For my banners, my sister kindly created through her Corel Paintshop software and my covers I used a very old Adobe Photoshop CS2 which you can acquire for free off of their personal website (just create an account with them and you can download any older versions of the software, they do have a list of the software and product codes for you so don’t worry about that.)
What new projects are you working on or are excited about right now?
Other than the first book in the series, I have written book 2 (but still needs editing) The Dragon’s Slumber: Whispering Souls and book 3 Dark Magic: Living Souls showcasing on Inkshares. There are several chapters that have been uploaded for anyone to peruse at any time.
I have also created two ideas – one based on science fiction called ‘The Dreamers’ – which is about a small community living in 2353, who have the ability to not only control and shape their dreams but also other peoples and a police force called ‘The Dream Catchers’ devote their lives in catching these people – and the second is another fantasy called ‘Dragonborn’ and this idea revolves around dragon’s being given the ability to change into human form (some were even born as human) and live secretly amongst human society.

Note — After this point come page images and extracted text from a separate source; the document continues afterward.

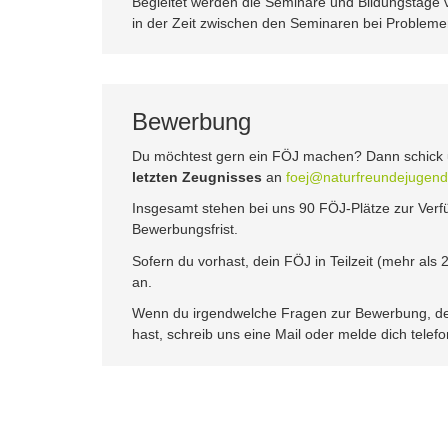
Begleitet werden die Seminare und Bildungstage 
in der Zeit zwischen den Seminaren bei Probleme
Bewerbung
Du möchtest gern ein FÖJ machen? Dann schick 
letzten Zeugnisses
an
foej@naturfreundejugend
Insgesamt stehen bei uns 90 FÖJ-Plätze zur Verfü
Bewerbungsfrist.
Sofern du vorhast, dein FÖJ in Teilzeit (mehr als
an.
Wenn du irgendwelche Fragen zur Bewerbung, de
hast, schreib uns eine Mail oder melde dich telef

What do you read? What are your favorite books and who are your favorite authors?
Although a lot of people who wrote in the fantasy genre would always point out how JRR Tolkien would inspire them (though he did help to inspire my imagination) but my heart lies with two distinguishable authors – Robin Hobb and Bernard Cornwall – one wrote historical fiction and the other fantasy – but both wrote such inspired novels that I fell in love with how they write almost immediately. Not only could you fall in love with their writing styles but also with their immersive worlds in which you felt entrapped with the characters that they wrote so well into the novels.
I love the last kingdom series by Bernard Cornwall and also Robin Hobb’s Fitz and the fool series too.
Do you have any advice for someone starting out as a writer?
Never give up. If you have written a novel already but are finding it tiring to find someone who would take it on or failing at several crowdfunding sites, never ever give in. You will be amazed at what might happen if you keep on pushing.
You will find that other authors you will come across will help you, whether it be feedback, sharing or even helping by buying a copy of your work, the people you will meet will help in more ways than one.
I suggest that if you don’t use Inkshares to crowdfund you work, at least upload your draft and several chapters, gather followers to your work and generate helpful comments and feedback. The new authors and even the readers on Inkshares are lovely people to get in contact with and there are even forums to help support you even more.
Is there anything else you’d like to share?
A lot of people would normally think “you don’t need to do research for a make believe world” but I can’t stress how much that is wrong. Doing research within the fantasy genre is essential to making a believable world even if it is practical research that you do. Historical history is a must to gleam insights into what your world could be like and it could even give you ideas for your story but another must read is actual events that have happened, religion, societies and communities all give you that edge to your believable world.
For my book I actually took up horse riding to be able to write in detail what and how it felt and even to fasten up or clean the tackle, saddle and girth. But I actually wanted to do horse riding my whole life, so that fulfilled a dream of mine at the same time. Doing this just gives you that more of an edge to your new book.
I would like to thank Kirsty for her time.